The record is clearly influenced by Bruce Springsteen's dark years of Ghost of Tom Joad, mixed with the pop sensibilities of Counting Crows and The Wallflowers. Both bands have had a resurgence of critical appreciation and their influence on modern rock, filled with the harmonica, country twang of a steel guitar, and organs of past great records that bands like The Band popularized in the ‘70s. Blended together with Johnson’s heartbreaking lyrics, made for this truly great Americana EP that has the bones of contemporary artists like Jason Isbell, Drive-By-Truckers, and much of Jeff Tweedy’s work with both Wilco and Uncle Tupelo.

“I was still going through all of this stuff with my mom passing and trying to find myself,” said Johnson. “That’s where all of the songs from Shady Pines Vol. 1 come from. It’s about finding yourself, having mental breakdowns, and trying to see yourself past it all.”

After his meeting with Chappelle and finally beginning to find his footing in Dayton, Johnson and his partner were forced to pick up their things and move to Milan, Italy, due to unforeseen career changes. Once again, Johnson was on the move, forced to start from square one with his music.

“I had never been abroad in my life,” said Johnson. “This was the best thing that could’ve ever happened in my life. It was so serendipitous. I was forced to jump into the deep end. I couldn’t speak Italian. I couldn’t even fake Italian, so I couldn’t get a real job. So the only thing I had to offer was music. That’s it.”

Once Johnson had gotten settled into the Porta Romana District of downtown Milan, his first order of business was to find all and any live music spots in the city.

“What I come to find quickly is even if they say live music, that doesn’t mean they have live music,” said Johnson. “They just don’t have that culture of live music with a dude with a guitar playing in a bar.”

However, through a conversation of broken Italian and English, Johnson was able to secure his first gig opening for Karaoke at a bar around the corner from his home in Milan.

“I was able to secure this gig by promising to play at least one Prince song.
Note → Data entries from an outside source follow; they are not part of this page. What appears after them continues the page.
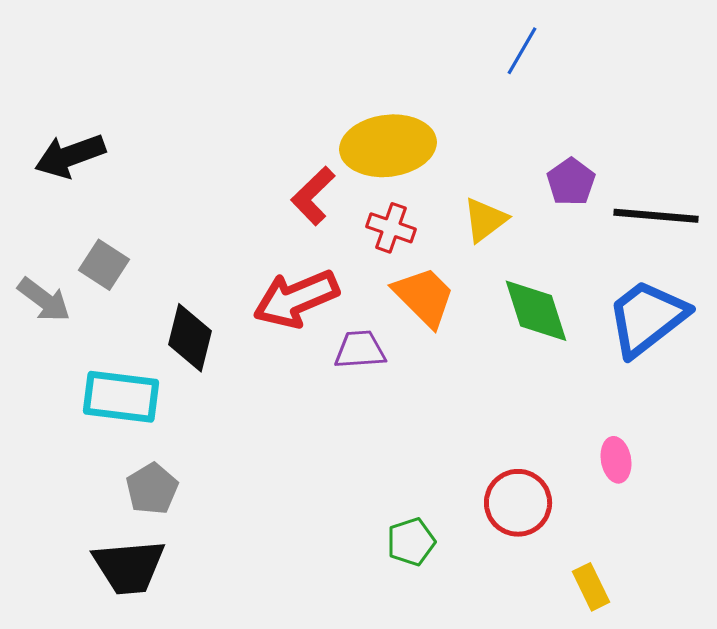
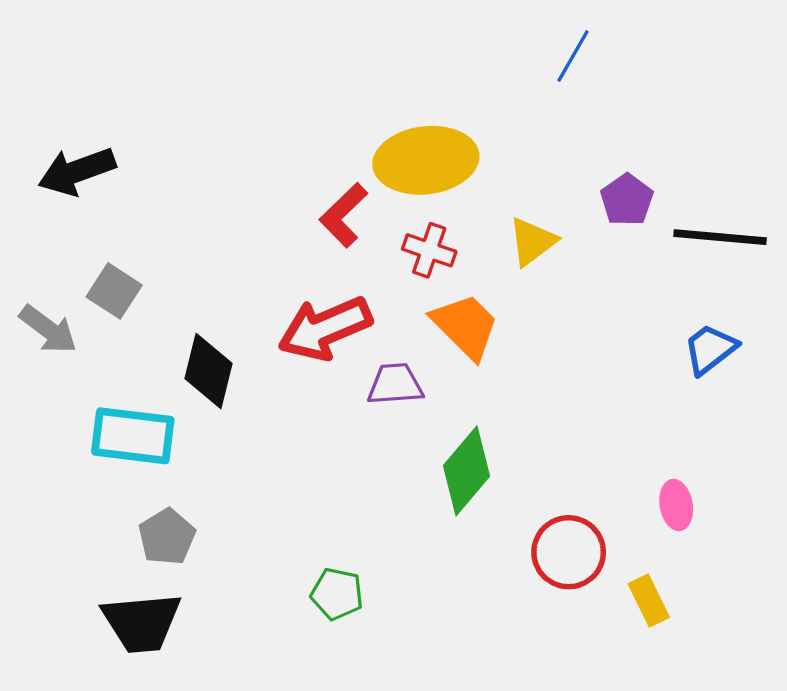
green diamond: (536, 311) -> (467, 471), moved, turned 58
blue trapezoid: (647, 318) -> (710, 349), size x0.6
green pentagon: (411, 542) -> (337, 594), moved, turned 30
yellow rectangle: (591, 587) -> (649, 600), moved

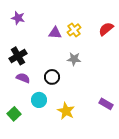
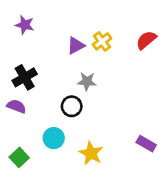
purple triangle: (55, 33) -> (76, 46), turned -32
gray star: (74, 59) -> (87, 81), moved
purple semicircle: (23, 78) -> (16, 106), moved

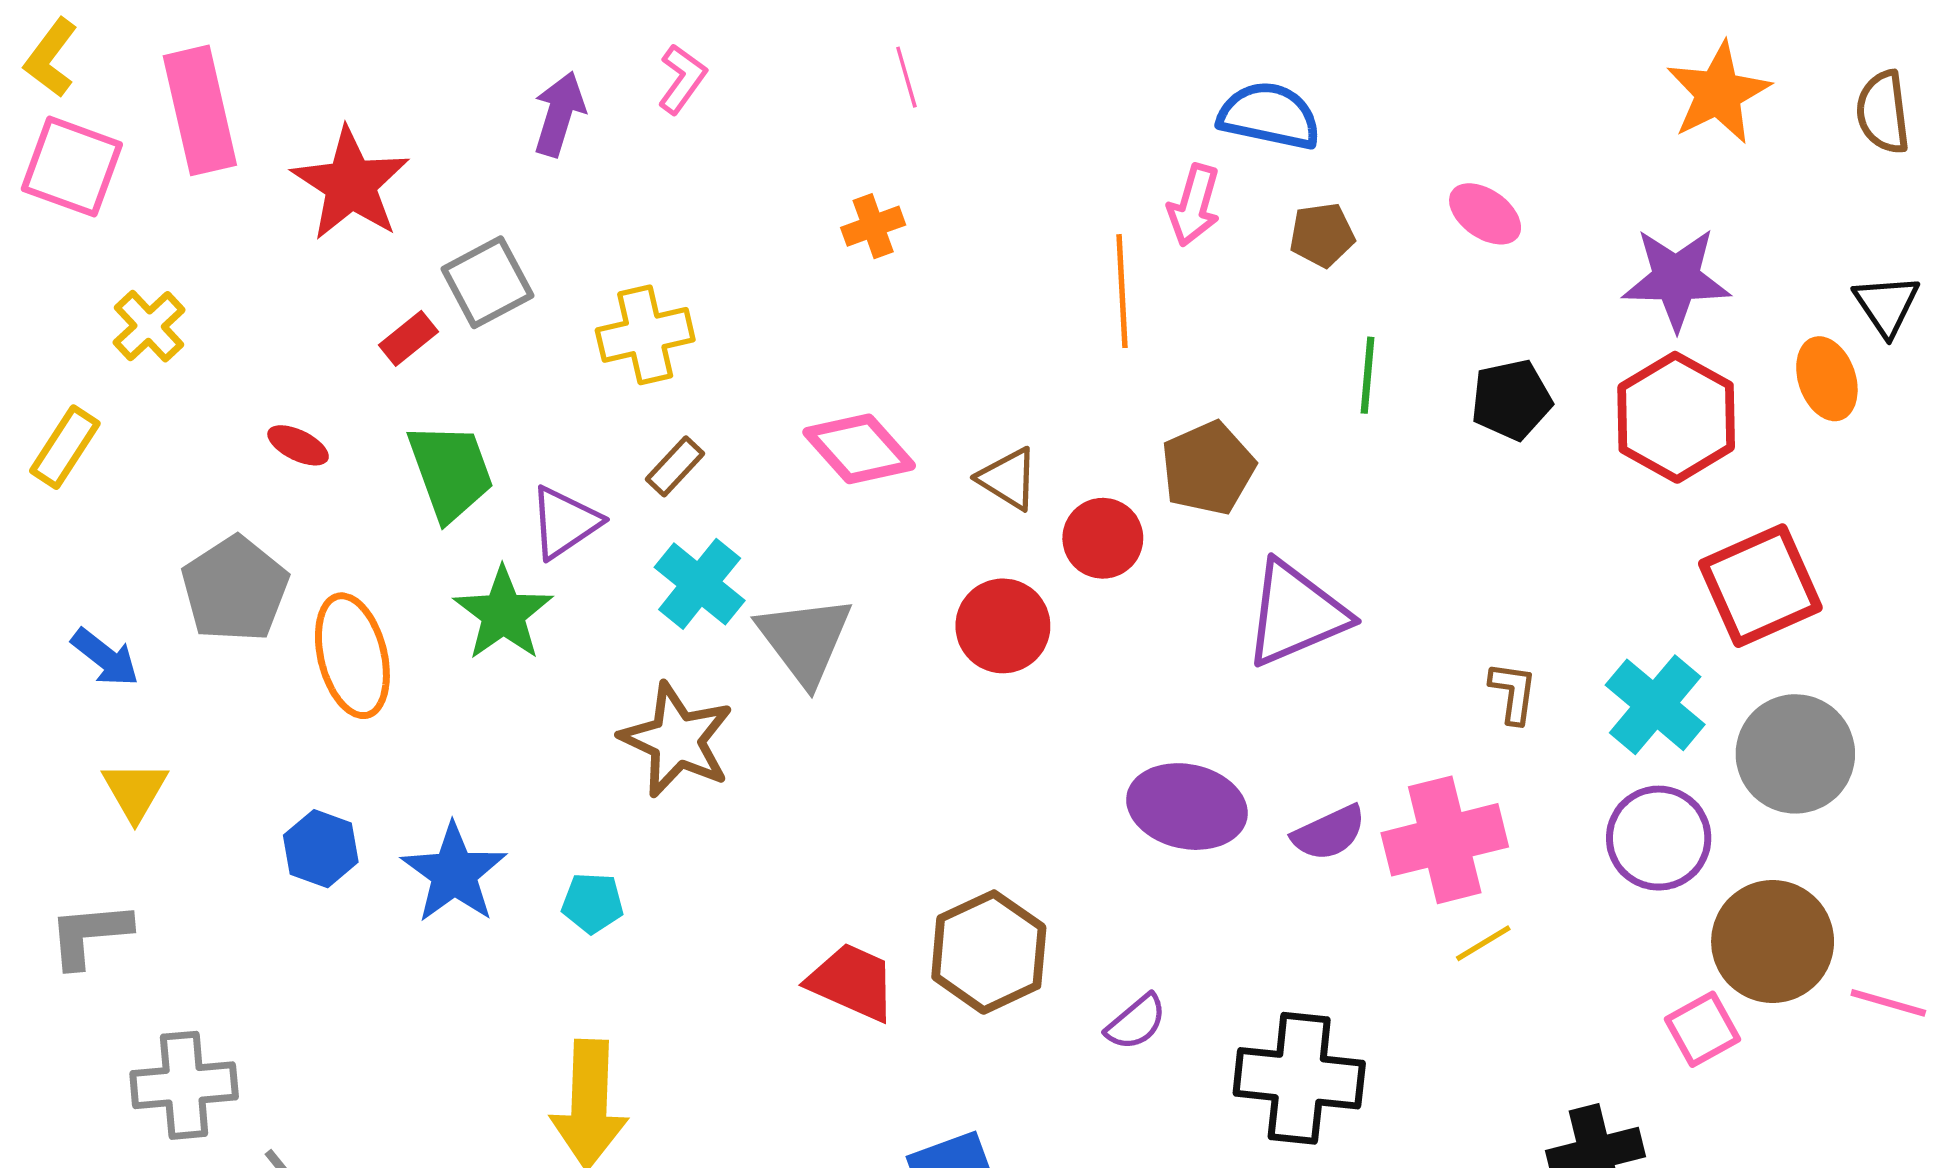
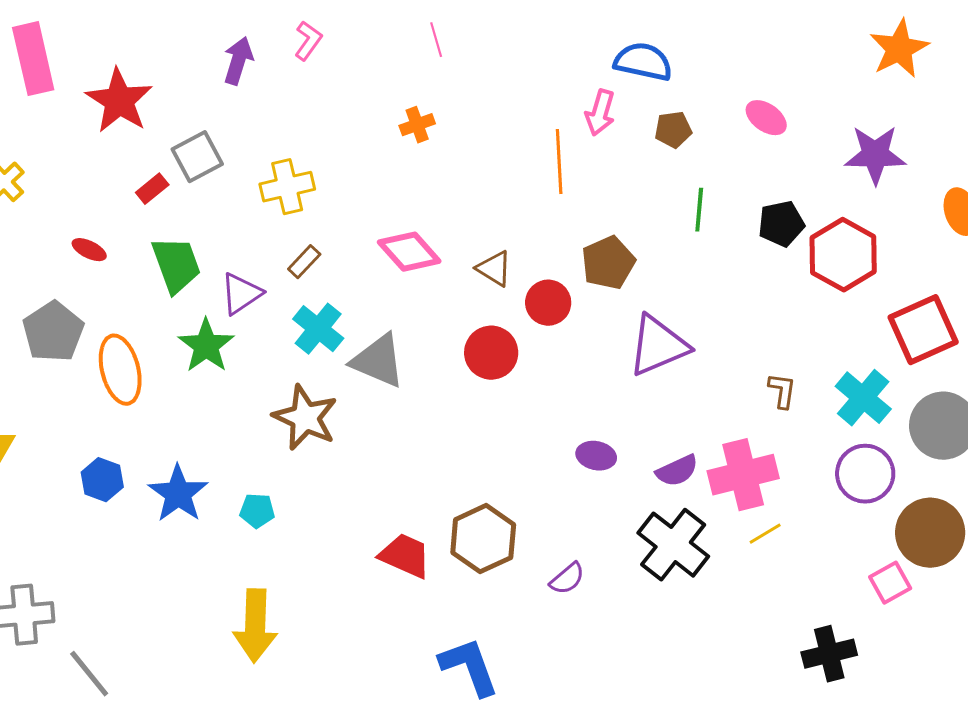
red hexagon: (1676, 417) -> (843, 255), moved
gray triangle: (805, 640) -> (378, 361), turned -30
purple ellipse: (1187, 807) -> (596, 456), size x0.6
black cross: (1299, 1078) -> (673, 545), moved, turned 32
He had just passed at this time,” said Johnson. “This gig worked out, though. Sort of like it does in the U.S., one gig leads to the next and then leads to the next.”

As Johnson continued to play throughout Milan, his presence grew. Johnson was finally beginning to see the fruits of his labor from one venue to the next. He then played a gig at a Hostel in Milan, where he would meet his friend and future collaborator Andrea Rock.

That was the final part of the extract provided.